*Problem to work on*:
Give the number of lines that contain "dropdown" in the listing, and write nothing else.

*Input data*:
━━━━━━━━━━━━━━━━

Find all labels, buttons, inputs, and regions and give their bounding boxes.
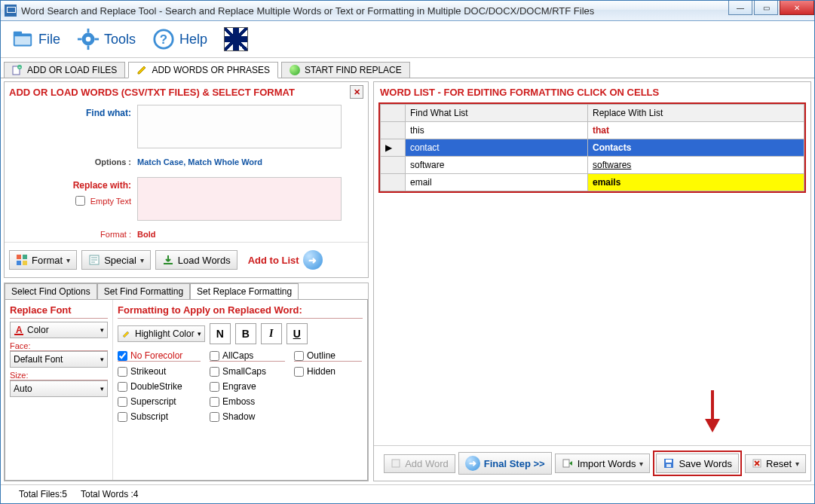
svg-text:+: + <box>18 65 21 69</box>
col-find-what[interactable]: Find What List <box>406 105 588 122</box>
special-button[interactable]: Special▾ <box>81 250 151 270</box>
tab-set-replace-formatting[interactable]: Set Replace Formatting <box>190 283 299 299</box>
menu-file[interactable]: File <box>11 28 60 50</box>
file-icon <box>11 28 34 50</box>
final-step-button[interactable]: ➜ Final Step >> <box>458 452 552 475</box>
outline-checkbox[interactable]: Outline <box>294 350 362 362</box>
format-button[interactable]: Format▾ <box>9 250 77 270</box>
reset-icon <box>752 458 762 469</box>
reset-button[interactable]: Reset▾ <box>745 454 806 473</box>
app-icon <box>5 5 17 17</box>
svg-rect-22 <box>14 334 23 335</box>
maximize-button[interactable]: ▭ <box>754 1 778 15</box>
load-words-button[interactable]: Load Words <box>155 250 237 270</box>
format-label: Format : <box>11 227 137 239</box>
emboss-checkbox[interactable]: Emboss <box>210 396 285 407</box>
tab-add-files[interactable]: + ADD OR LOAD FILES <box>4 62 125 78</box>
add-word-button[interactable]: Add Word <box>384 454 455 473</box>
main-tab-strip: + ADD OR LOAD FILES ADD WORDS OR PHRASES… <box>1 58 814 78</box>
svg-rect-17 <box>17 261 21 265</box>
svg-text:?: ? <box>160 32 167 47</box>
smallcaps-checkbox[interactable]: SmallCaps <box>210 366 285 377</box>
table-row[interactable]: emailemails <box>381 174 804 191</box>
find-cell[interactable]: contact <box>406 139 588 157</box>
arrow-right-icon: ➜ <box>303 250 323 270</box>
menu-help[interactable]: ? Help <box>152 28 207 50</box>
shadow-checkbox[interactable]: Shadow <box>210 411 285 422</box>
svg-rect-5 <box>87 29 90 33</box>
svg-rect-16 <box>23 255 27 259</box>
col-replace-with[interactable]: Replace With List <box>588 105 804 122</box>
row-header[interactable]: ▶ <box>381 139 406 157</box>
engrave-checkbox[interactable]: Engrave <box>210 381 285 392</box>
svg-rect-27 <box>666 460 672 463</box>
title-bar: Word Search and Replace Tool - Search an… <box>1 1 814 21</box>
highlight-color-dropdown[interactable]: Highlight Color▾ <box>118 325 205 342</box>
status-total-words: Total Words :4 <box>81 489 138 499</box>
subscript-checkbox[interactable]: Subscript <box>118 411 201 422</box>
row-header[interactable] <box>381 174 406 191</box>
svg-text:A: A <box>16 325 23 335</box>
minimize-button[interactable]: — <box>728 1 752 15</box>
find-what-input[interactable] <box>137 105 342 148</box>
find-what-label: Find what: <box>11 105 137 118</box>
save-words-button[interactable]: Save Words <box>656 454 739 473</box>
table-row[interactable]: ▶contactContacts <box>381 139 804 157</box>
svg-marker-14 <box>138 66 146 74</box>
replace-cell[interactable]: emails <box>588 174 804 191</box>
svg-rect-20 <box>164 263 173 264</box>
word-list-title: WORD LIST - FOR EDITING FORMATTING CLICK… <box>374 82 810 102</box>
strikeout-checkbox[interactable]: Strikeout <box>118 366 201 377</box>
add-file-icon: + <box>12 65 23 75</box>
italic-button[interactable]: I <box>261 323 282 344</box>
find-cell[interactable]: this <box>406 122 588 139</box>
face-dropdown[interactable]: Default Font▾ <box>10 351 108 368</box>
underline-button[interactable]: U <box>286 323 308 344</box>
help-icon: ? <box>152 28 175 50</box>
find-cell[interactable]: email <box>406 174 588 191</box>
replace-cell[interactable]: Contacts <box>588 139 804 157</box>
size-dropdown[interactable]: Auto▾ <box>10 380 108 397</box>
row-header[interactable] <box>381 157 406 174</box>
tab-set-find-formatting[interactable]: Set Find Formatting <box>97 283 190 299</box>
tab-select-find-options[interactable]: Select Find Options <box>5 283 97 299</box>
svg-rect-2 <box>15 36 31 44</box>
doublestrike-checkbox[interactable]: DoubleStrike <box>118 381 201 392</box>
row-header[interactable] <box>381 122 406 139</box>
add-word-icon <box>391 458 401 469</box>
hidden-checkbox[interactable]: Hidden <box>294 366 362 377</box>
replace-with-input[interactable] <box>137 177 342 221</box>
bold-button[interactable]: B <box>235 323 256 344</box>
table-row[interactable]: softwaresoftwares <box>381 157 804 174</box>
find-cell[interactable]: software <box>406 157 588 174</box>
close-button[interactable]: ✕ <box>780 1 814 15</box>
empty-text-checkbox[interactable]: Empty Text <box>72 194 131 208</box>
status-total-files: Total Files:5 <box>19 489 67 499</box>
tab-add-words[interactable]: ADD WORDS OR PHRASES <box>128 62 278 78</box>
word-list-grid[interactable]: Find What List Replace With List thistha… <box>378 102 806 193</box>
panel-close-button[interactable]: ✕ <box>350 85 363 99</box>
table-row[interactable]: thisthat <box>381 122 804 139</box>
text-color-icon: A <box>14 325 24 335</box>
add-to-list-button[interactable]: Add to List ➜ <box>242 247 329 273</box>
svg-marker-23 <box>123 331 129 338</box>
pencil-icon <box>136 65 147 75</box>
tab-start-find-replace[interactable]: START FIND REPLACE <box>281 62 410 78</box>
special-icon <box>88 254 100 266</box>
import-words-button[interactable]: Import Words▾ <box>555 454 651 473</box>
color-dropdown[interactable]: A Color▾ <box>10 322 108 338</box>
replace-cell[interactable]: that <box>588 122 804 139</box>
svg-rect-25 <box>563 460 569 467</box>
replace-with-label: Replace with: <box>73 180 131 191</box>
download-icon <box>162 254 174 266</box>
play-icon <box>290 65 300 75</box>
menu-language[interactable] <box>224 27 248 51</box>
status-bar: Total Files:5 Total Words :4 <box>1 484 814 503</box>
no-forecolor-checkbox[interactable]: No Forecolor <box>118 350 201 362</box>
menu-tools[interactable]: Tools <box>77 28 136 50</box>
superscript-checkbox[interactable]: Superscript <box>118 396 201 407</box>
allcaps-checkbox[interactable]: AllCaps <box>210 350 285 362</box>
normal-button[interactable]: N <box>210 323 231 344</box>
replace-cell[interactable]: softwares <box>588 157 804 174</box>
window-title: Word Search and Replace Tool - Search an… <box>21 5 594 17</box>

━━━━━━━━━━━━━━━━

*Expected answer*:
4